Re: printable wide character (was "multibyte") encodings

I should apologize for having started this discussion and then
going away on vacation while it degenerated.  This reply, to a
letter of Nathaniel's from December 17, should be a bit more
on-topic.

In <UfAAv6i2NasDI0gq5p(_at_)thumper(_dot_)bellcore(_dot_)com>, Nathaniel wrote:

[Henry had written:]

UTF-2, in particular, is an encoding of 16-bit characters that represents
ASCII characters as themselves (one octet apiece) and is "file-system
safe", avoiding octets that have special meaning to common software.


That's fine.  It seems to me that the right way to do 10646 in MIME is
to have a character set something like "ISO-10646-UTF-2", and to say
that the raw data for a MIME text/* entity of this character set is text
in UTF-2.


I disagree.  10646 is a character set, and UTF is an encoding,
and it's risky to muddle the two issues.

Issues of nationalistic pride aside, one real strength of Unicode
(the 16-bit subset of 10646) is that it strives in large part to
map characters one-to-one with code points *without* "out of
band" codes such as the character-set-switching escape sequences
of ISO-2022.  (Exceptions are the various joiners, left/right
embedded directionality indicators, and non-spacing diacritics.)
To call an encoding of 10646 (such as UTF) a distinct character
set would be a step in the wrong direction.
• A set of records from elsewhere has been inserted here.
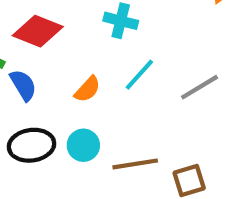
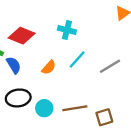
cyan circle: (83, 145) -> (44, 108), moved

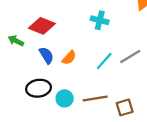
cyan cross: (67, 30) -> (100, 20), moved
cyan line: (77, 59) -> (104, 61), moved
blue semicircle: (14, 65) -> (46, 55), moved

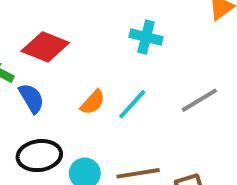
blue semicircle: (46, 55) -> (31, 98), moved
cyan line: (104, 61) -> (132, 104), moved

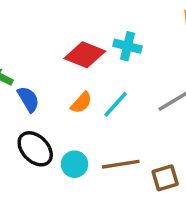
red diamond: (45, 47) -> (85, 55), moved
black ellipse: (39, 156) -> (35, 149), turned 54

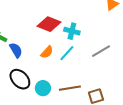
cyan cross: (128, 46) -> (72, 31), moved

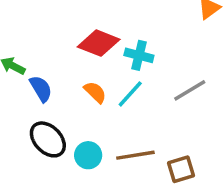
orange semicircle: (47, 52) -> (95, 92), turned -88

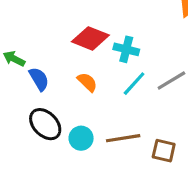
cyan line: (130, 94) -> (134, 84), moved
brown square: (181, 169) -> (164, 151), turned 30

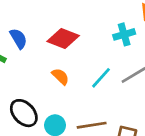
cyan cross: (126, 49) -> (124, 34), moved, turned -30
blue semicircle: (39, 79) -> (18, 39), moved

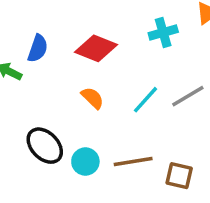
cyan cross: (124, 34) -> (163, 33), moved
blue semicircle: (18, 39) -> (38, 48), turned 50

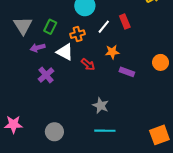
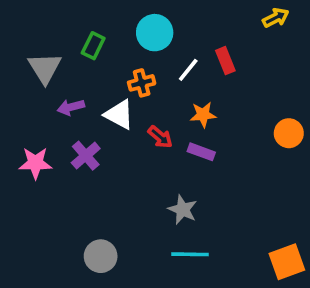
green rectangle: (50, 27) -> (93, 46), moved
purple rectangle: (127, 72) -> (201, 152), moved
pink star: (13, 124) -> (35, 163), moved

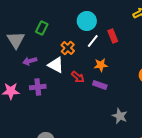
cyan circle: (155, 33) -> (87, 21), moved
orange cross: (142, 83) -> (68, 48), turned -32
purple cross: (86, 156) -> (38, 87), turned 35
gray star: (183, 210) -> (120, 116), moved

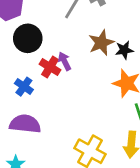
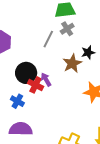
black circle: (28, 38) -> (26, 73), moved
black star: (124, 50) -> (88, 52), moved

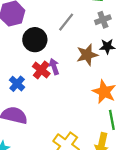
gray cross: (67, 29) -> (103, 20), moved
black circle: (26, 73) -> (35, 40), moved

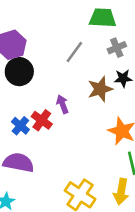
black circle: (35, 40) -> (19, 72), moved
red cross: (41, 70) -> (42, 120), moved

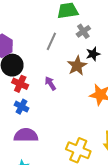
red cross: (42, 120) -> (20, 84), moved

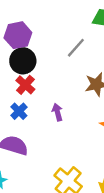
purple arrow: (50, 83) -> (57, 112), moved

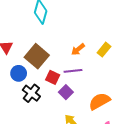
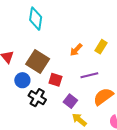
purple line: (73, 71) -> (89, 75), moved
purple square: (66, 92) -> (70, 101), moved

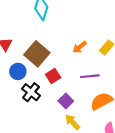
red square: (55, 80) -> (53, 76), turned 32

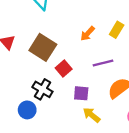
blue circle: (18, 71) -> (27, 110), moved
purple square: (66, 101) -> (81, 93), turned -32

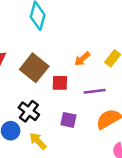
red square: (64, 69) -> (60, 83), moved, turned 35
yellow arrow: (92, 115) -> (38, 141), moved

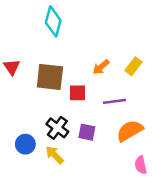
brown square: (34, 68) -> (50, 77), turned -32
black cross: (29, 111) -> (57, 128), moved

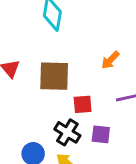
red square: (78, 93) -> (83, 104), moved

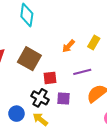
brown square: (54, 76) -> (29, 59), turned 30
The importance of a one-to-one mapping (in the case of Unicode,
between characters and 16-bit quantities) becomes apparent when
additional processing steps are imposed.  It's nice always to be
able to know where the individual character boundaries are, and
not to misinterpret partial bytes which aren't full characters.
One such additional processing step which illustrates this nicety
is a richtext parser.

Richtext only barely meshes with ISO-2022-JP because 2022-JP is
sometimes 8 bits per character and sometimes 16.  Since a
richtext parser isn't likely to understand that distinction, it
can get confused when an 8-bit half of a 16-bit character happens
to match the bit pattern for '<'.  The solution, as Rhys
Weatherly has proposed, is to further encode an 8-bit half with
that value as <lt>, as other '<' characters are encoded in
richtext, but (to borrow a phrase) the ice seems thin here.
(Another point to consider is that a richtext processor wants to
keep track of character boundaries so that it can count them
while justifying and filling lines.)

Well, if most of the characters are in fact ASCII, you can then use
quoted-printable, right?  And troublesome characters like NUL can be
encoded using either quoted-printable OR base64, right?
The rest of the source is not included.